At this point my thin veil of anxiety has escalated to full on freak out. I'm gasping, choking, and shaking. Honestly, I just want out of the water. ManFriend calms me down and the coach says when I'm ready, we'll head back down and they will complete the skills and I can just look on. Maybe just being at the bottom and focusing on breathing will put me in a better place.

They go through all the maneuvers, and I'm still on emotional red alert. So rather than try to get to me do them, we just spend ~20 mins swimming along the floor around the boat. As long as I'm moving and looking at things, I'm okay, if we stop for any reason, I start thinking again about my breathing, how the regulator feels like it's going to float out, how it feels like water is getting in my mask even though it's not, and on and on. So, needless to say, I keep moving. We don't go any deeper than 10'.

When I get out of the boat, I'm shaking like a chihuahua. And it wasn't cold. We were supposed to go to a second location and do a 40' dive, but I opt out of it and let ManFriend and the coach go out.

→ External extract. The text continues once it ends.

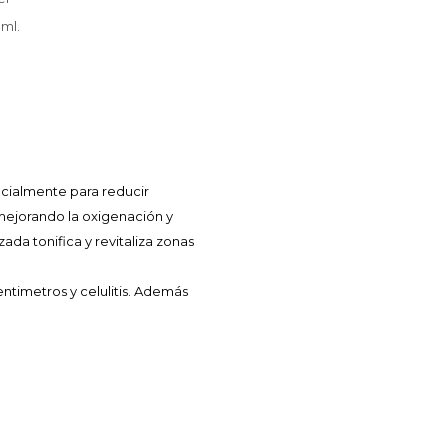
 ml.
ecialmente para reducir
s, mejorando la oxigenación y
ada tonifica y revitaliza zonas
entimetros y celulitis. Además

I lay out and work on my freckles.

I guess the moral here is, hell, I tried. I failed. And you know what, I'm going to try again. ManFriend and I are planning on getting PADI certified in Feb, because I think for me, being in a more controlled environment like a pool is a much better way to overcome. Baby steps are the way to take it when attacking a new skill. And no matter how athletic or intelligent you might or might not be, you might not get it right away.

And I'll be damned if the ocean is going to insult me like that and get away with it.